My healing resolution came through a series of fortuitous events. First, I started working with two veterinarians as clients. I loved working with them immensely and I so looked forward to the conversations around veterinary medicine. It all felt really good, like home.
Second, all three of my cats decided to completely crash in the month of March. One developed diabetes. One needed knee surgery. And one required major oral surgery. For an entire month I was constantly in and out of the vet hospital, and I finally found a vet team I was over the moon for. It was total immersion therapy and I learned something incredibly valuable through it: This veterinary hospital also felt like home.
I then had a third epiphany. I was sorting through a big box of loose photos documenting the last few decades, searching for a baby picture of my niece. Through the sorting I found four photos of me working in vet med, the only photographic evidence that exists, as far as I know. Twenty years…four photos. But in each of them I noticed something that kind of stunned me. I look so happy. I mean pure love, can’t-hide-the-joy kind of happy. I absolutely loved my work, until I spiraled into severe burnout…

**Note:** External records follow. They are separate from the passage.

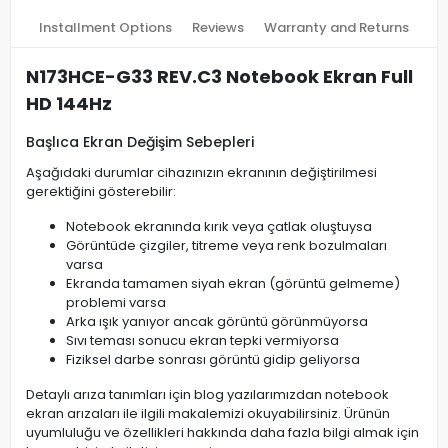
Installment Options
Reviews
Warranty and Returns
N173HCE-G33 REV.C3 Notebook Ekran Full
HD 144Hz
Başlıca Ekran Değişim Sebepleri
Aşağıdaki durumlar cihazınızın ekranının değiştirilmesi
gerektiğini gösterebilir:
Notebook ekranında kırık veya çatlak oluştuysa
Görüntüde çizgiler, titreme veya renk bozulmaları
varsa
Ekranda tamamen siyah ekran (görüntü gelmeme)
problemi varsa
Arka ışık yanıyor ancak görüntü görünmüyorsa
Sıvı teması sonucu ekran tepki vermiyorsa
Fiziksel darbe sonrası görüntü gidip geliyorsa
Detaylı arıza tanımları için blog yazılarımızdan notebook
ekran arızaları ile ilgili makalemizi okuyabilirsiniz. Ürünün
uyumluluğu ve özellikleri hakkında daha fazla bilgi almak için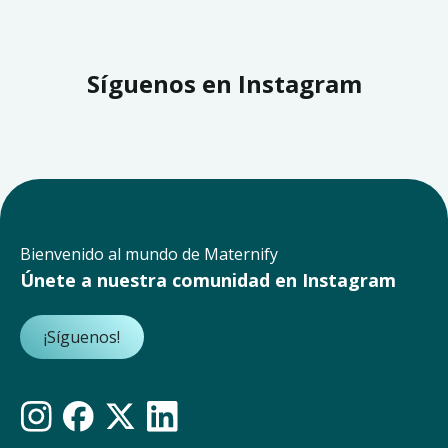
Síguenos en Instagram
Bienvenido al mundo de Maternify
Únete a nuestra comunidad en Instagram
¡Síguenos!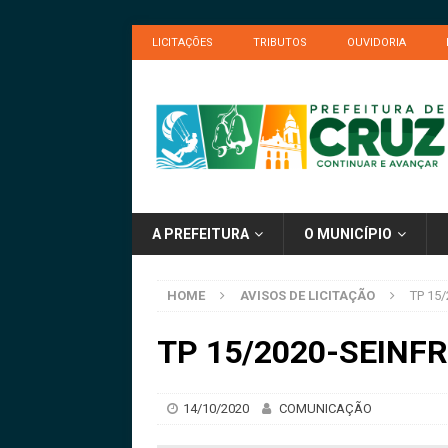
LICITAÇÕES
TRIBUTOS
OUVIDORIA
A PREFEITURA
O MUNICÍPIO
HOME
AVISOS DE LICITAÇÃO
TP 15
TP 15/2020-SEINFR
14/10/2020
COMUNICAÇÃO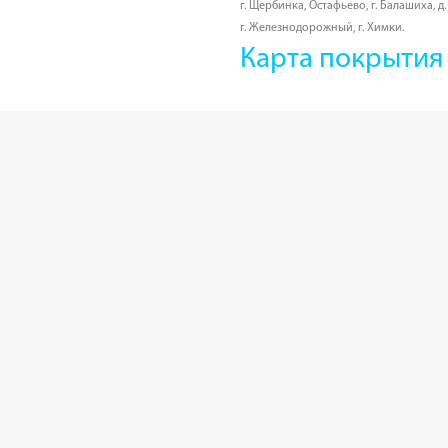
г. Щербинка, Остафьево
,
г. Балашиха
,
д
г. Железнодорожный
,
г. Химки
.
Карта покрытия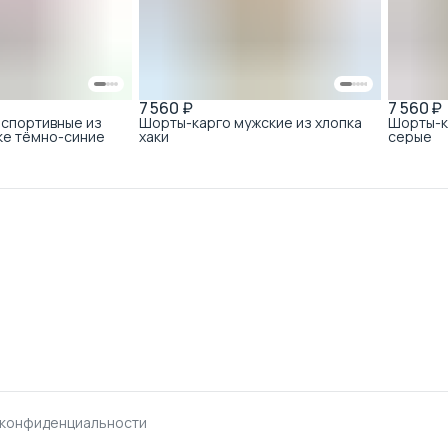
7 560 ₽
7 560 ₽
спортивные из
Шорты-карго мужские из хлопка
Шорты-к
ске тёмно-синие
хаки
серые
 конфиденциальности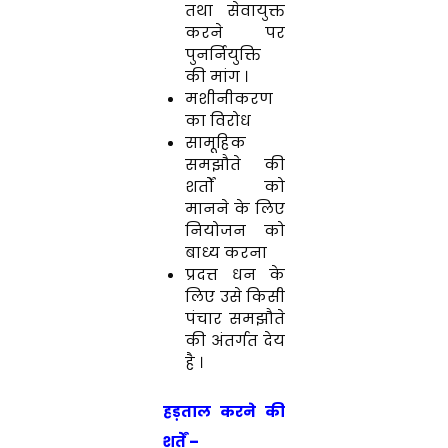
तथा सेवायुक्त
करने पर
पुनर्नियुक्ति
की मांग ।
मशीनीकरण
का विरोध
सामूहिक
समझौते की
शर्तों को
मानने के लिए
नियोजन को
बाध्य करना
प्रदत्त धन के
लिए उसे किसी
पंचार समझौते
की अंतर्गत देय
है ।
हड़ताल करने की
शर्तें
–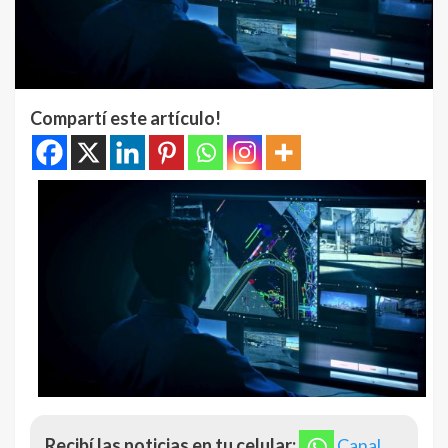
Compartí este artículo!
Recibí las noticias en tu celular:
Canal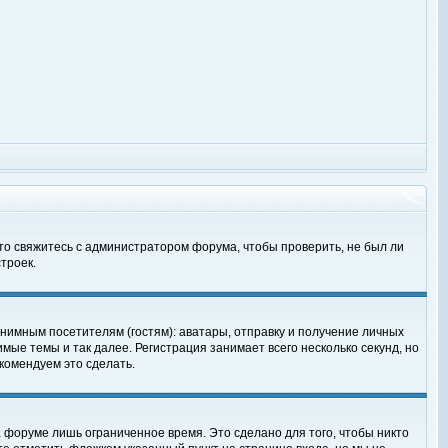
 то свяжитесь с администратором форума, чтобы проверить, не был ли
троек.
нимным посетителям (гостям): аватары, отправку и получение личных
мые темы и так далее. Регистрация занимает всего несколько секунд, но
омендуем это сделать.
 форуме лишь ограниченное время. Это сделано для того, чтобы никто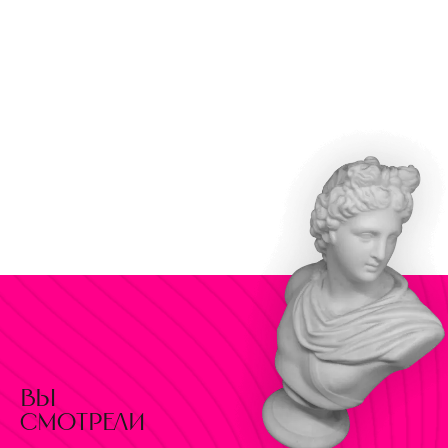
вы
смотрели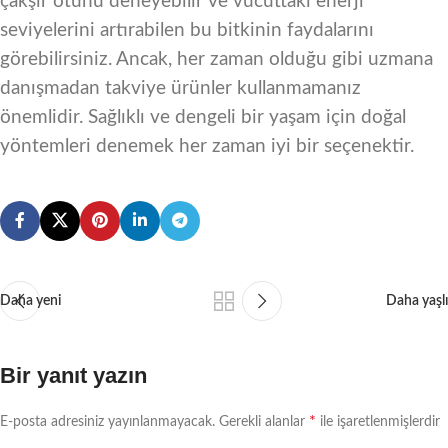
çakşır otunu deneyebilir ve vücuttaki enerji
seviyelerini artırabilen bu bitkinin faydalarını
görebilirsiniz. Ancak, her zaman olduğu gibi uzmana
danışmadan takviye ürünler kullanmamanız
önemlidir. Sağlıklı ve dengeli bir yaşam için doğal
yöntemleri denemek her zaman iyi bir seçenektir.
Daha yeni
Daha yaşlı
Bir yanıt yazın
*
E-posta adresiniz yayınlanmayacak.
Gerekli alanlar
ile işaretlenmişlerdir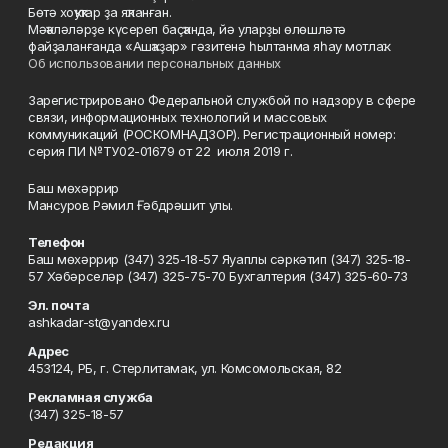
Бөтә хоҡуҡтар ҙа яҡланған.
Мәҡәләләрҙе күсереп баҫҡанда, йә уларҙы өлөшләтә
файҙаланғанда «Ашҡаҙар» гәзитенә һылтанма яһау мотлаҡ.
Об использовании персональных данных
Зарегистрировано Федеральной службой по надзору в сфере
связи, информационных технологий и массовых
коммуникаций (РОСКОМНАДЗОР). Регистрационный номер:
серия ПИ №ТУ02-01679 от 22 июля 2019 г.
Баш мөхәррир
Мансуров Рәмил Ғәбдрәшит улы.
Телефон
Баш мөхәррир (347) 325-18-57 Яуаплы сәркәтип (347) 325-18-
57 Хәбәрселәр (347) 325-75-70 Бухгалтерия (347) 325-60-73
Эл. почта
ashkadar-st@yandex.ru
Адрес
453124, РБ, г. Стерлитамак, ул. Комсомольская, 82
Рекламная служба
(347) 325-18-57
Редакция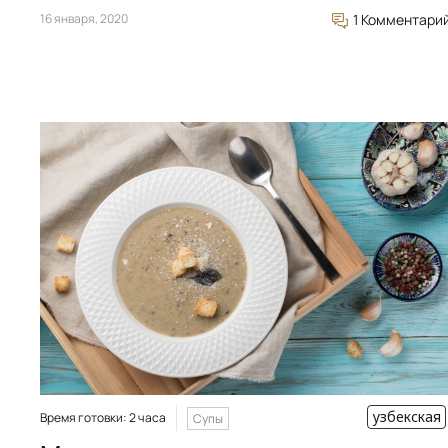
16 января, 2020
1 Комментари
узбекская
Время готовки: 2 часа
Супы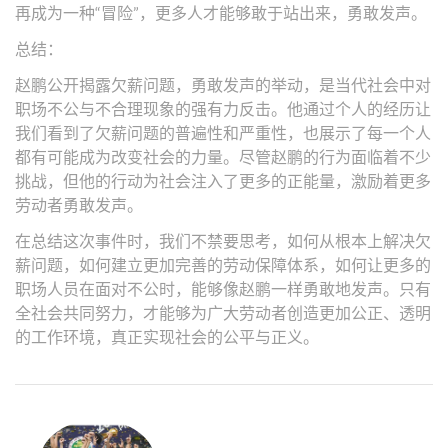
再成为一种“冒险”，更多人才能够敢于站出来，勇敢发声。
总结：
赵鹏公开揭露欠薪问题，勇敢发声的举动，是当代社会中对
职场不公与不合理现象的强有力反击。他通过个人的经历让
我们看到了欠薪问题的普遍性和严重性，也展示了每一个人
都有可能成为改变社会的力量。尽管赵鹏的行为面临着不少
挑战，但他的行动为社会注入了更多的正能量，激励着更多
劳动者勇敢发声。
在总结这次事件时，我们不禁要思考，如何从根本上解决欠
薪问题，如何建立更加完善的劳动保障体系，如何让更多的
职场人员在面对不公时，能够像赵鹏一样勇敢地发声。只有
全社会共同努力，才能够为广大劳动者创造更加公正、透明
的工作环境，真正实现社会的公平与正义。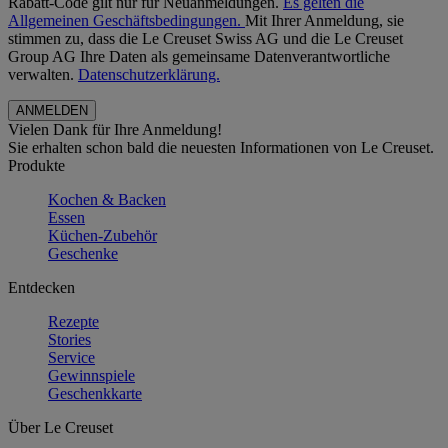
Rabatt-Code gilt nur für Neuanmeldungen.
Es gelten die
Allgemeinen Geschäftsbedingungen.
Mit Ihrer Anmeldung, sie
stimmen zu, dass die Le Creuset Swiss AG und die Le Creuset
Group AG Ihre Daten als gemeinsame Datenverantwortliche
verwalten.
Datenschutzerklärung.
Vielen Dank für Ihre Anmeldung!
Sie erhalten schon bald die neuesten Informationen von Le Creuset.
Produkte
Kochen & Backen
Essen
Küchen-Zubehör
Geschenke
Entdecken
Rezepte
Stories
Service
Gewinnspiele
Geschenkkarte
Über Le Creuset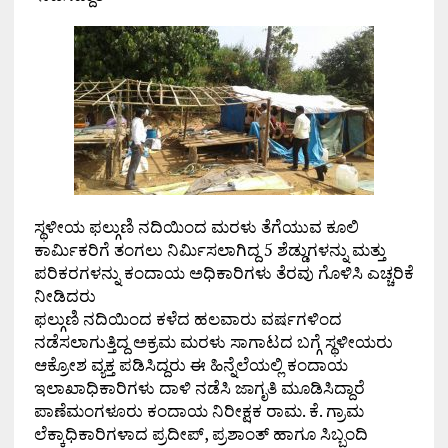
ಸ್ಥಳೀಯ ಫಲ್ಗುಣಿ ನದಿಯಿಂದ ಮರಳು ತೆಗೆಯುವ ಕೂಲಿ
ಕಾರ್ಮಿಕರಿಗೆ ತಂಗಲು ನಿರ್ಮಿಸಲಾಗಿದ್ದ 5 ಶೆಡ್ಡುಗಳನ್ನು ಮತ್ತು
ಪರಿಕರಗಳನ್ನು ಕಂದಾಯ ಅಧಿಕಾರಿಗಳು ತೆರವು ಗೊಳಿಸಿ ಎಚ್ಚರಿಕೆ
ನೀಡಿದರು
ಫಲ್ಗುಣಿ ನದಿಯಿಂದ ಕಳೆದ ಹಲವಾರು ವರ್ಷಗಳಿಂದ
ನಡೆಸಲಾಗುತ್ತಿದ್ದ ಅಕ್ರಮ ಮರಳು ಸಾಗಾಟದ ಬಗ್ಗೆ ಸ್ಥಳೀಯರು
ಆಕ್ರೋಶ ವ್ಯಕ್ತ ಪಡಿಸಿದ್ದರು ಈ ಹಿನ್ನೆಲೆಯಲ್ಲಿ ಕಂದಾಯ
ಇಲಾಖಾಧಿಕಾರಿಗಳು ದಾಳಿ ನಡೆಸಿ ಜಾಗೃತಿ ಮೂಡಿಸಿದ್ದಾರೆ
ಪಾಣೆಮಂಗಳೂರು ಕಂದಾಯ ನಿರೀಕ್ಷಕ ರಾಮ. ಕೆ. ಗ್ರಾಮ
ಲೆಕ್ಕಾಧಿಕಾರಿಗಳಾದ ಪ್ರದೀಪ್, ಪ್ರಶಾಂತ್ ಹಾಗೂ ಸಿಬ್ಬಂದಿ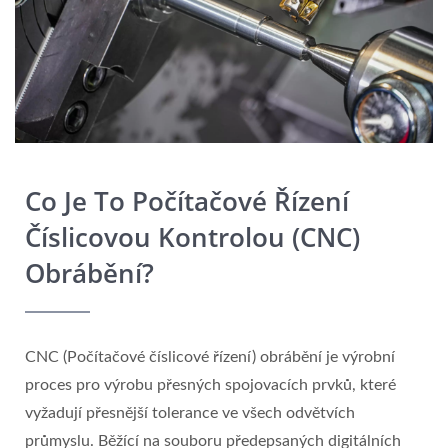
Co Je To Počítačové Řízení
Číslicovou Kontrolou (CNC)
Obrábění?
CNC (Počítačové číslicové řízení) obrábění je výrobní
proces pro výrobu přesných spojovacích prvků, které
vyžadují přesnější tolerance ve všech odvětvích
průmyslu. Běžící na souboru předepsaných digitálních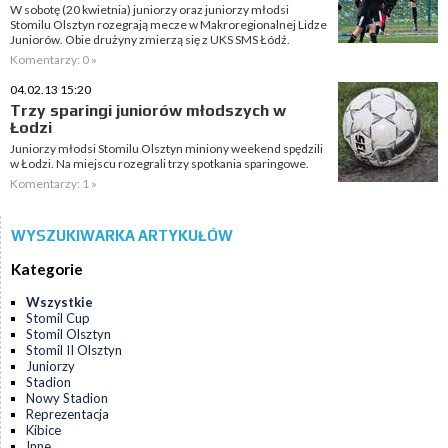
W sobotę (20 kwietnia) juniorzy oraz juniorzy młodsi
Stomilu Olsztyn rozegrają mecze w Makroregionalnej Lidze
Juniorów. Obie drużyny zmierzą się z UKS SMS Łódź.
Komentarzy: 0 »
04.02.13 15:20
Trzy sparingi juniorów młodszych w
Łodzi
Juniorzy młodsi Stomilu Olsztyn miniony weekend spędzili
w Łodzi. Na miejscu rozegrali trzy spotkania sparingowe.
Komentarzy: 1 »
WYSZUKIWARKA ARTYKUŁÓW
Kategorie
Wszystkie
Stomil Cup
Stomil Olsztyn
Stomil II Olsztyn
Juniorzy
Stadion
Nowy Stadion
Reprezentacja
Kibice
Inne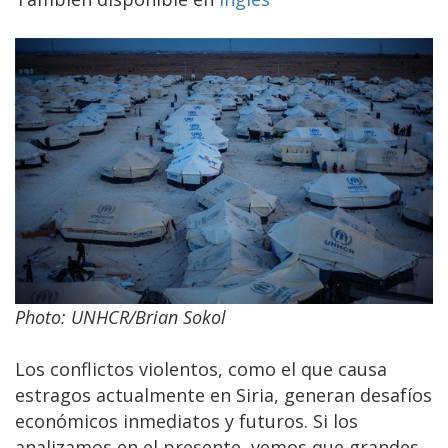
Photo: UNHCR/Brian Sokol
Los conflictos violentos, como el que causa
estragos actualmente en Siria, generan desafíos
económicos inmediatos y futuros. Si los
analizamos en el presente, vemos que grandes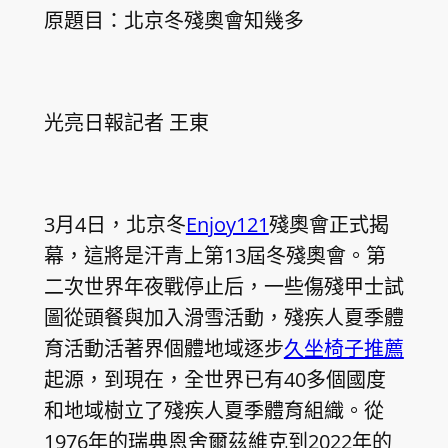
原題目：北京冬殘奧會知幾多
光亮日報記者 王東
3月4日，北京冬
Enjoy121
殘奧會正式揭
幕，這將是汗青上第13屆冬殘奧會。第
二次世界年夜戰停止后，一些傷殘甲士試
圖從頭餐與加入滑雪活動，殘疾人夏季體
育活動活著界個體地域逐步
久坐椅子推薦
起源，到現在，全世界已有40多個國度
和地域樹立了殘疾人夏季體育組織。從
1976年的瑞典恩舍爾茲維克到2022年的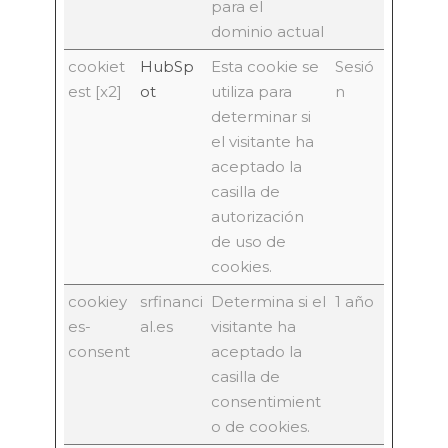
para el
dominio actual
cookiet
HubSp
Esta cookie se
Sesió
est [x2]
ot
utiliza para
n
determinar si
el visitante ha
aceptado la
casilla de
autorización
de uso de
cookies.
cookiey
srfinanci
Determina si el
1 año
es-
al.es
visitante ha
consent
aceptado la
casilla de
consentimient
o de cookies.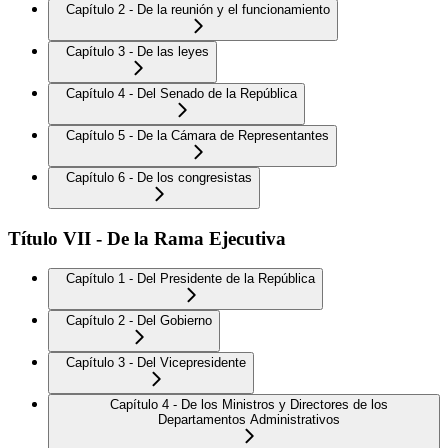
Capítulo 2 - De la reunión y el funcionamiento
Capítulo 3 - De las leyes
Capítulo 4 - Del Senado de la República
Capítulo 5 - De la Cámara de Representantes
Capítulo 6 - De los congresistas
Título VII - De la Rama Ejecutiva
Capítulo 1 - Del Presidente de la República
Capítulo 2 - Del Gobierno
Capítulo 3 - Del Vicepresidente
Capítulo 4 - De los Ministros y Directores de los
Departamentos Administrativos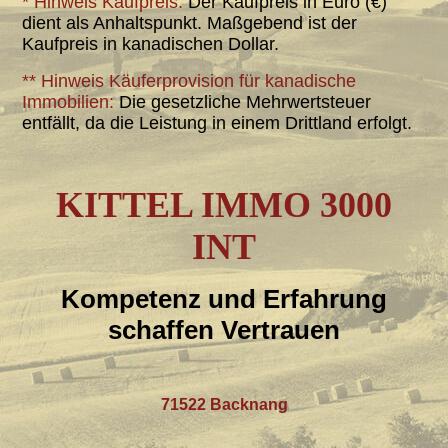
* Hinweis Kaufpreis:
Der Kaufpreis in Euro (€)
dient als Anhaltspunkt. Maßgebend ist der
Kaufpreis in kanadischen Dollar.
** Hinweis Käuferprovision für kanadische
Immobilien:
Die gesetzliche Mehrwertsteuer
entfällt, da die Leistung in einem Drittland erfolgt.
KITTEL IMMO 3000
INT
Kompetenz und Erfahrung
schaffen Vertrauen
71522 Backnang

It all worked out as it was supposed to. I wouldn’t change a thing.
I don’t know where all of this is taking me, except that I strongly feel an integration of my past with my present, as if there is so much contentment in this current life the Light can’t help but leak into my past. I feel an illuminating truth, which is– I had a lot of really good times and learned so much through those twenty years. I don’t need the dramatized version of my years in vet med any longer, the story I told myself about how miserable I was. Because the truth is, I wasn’t.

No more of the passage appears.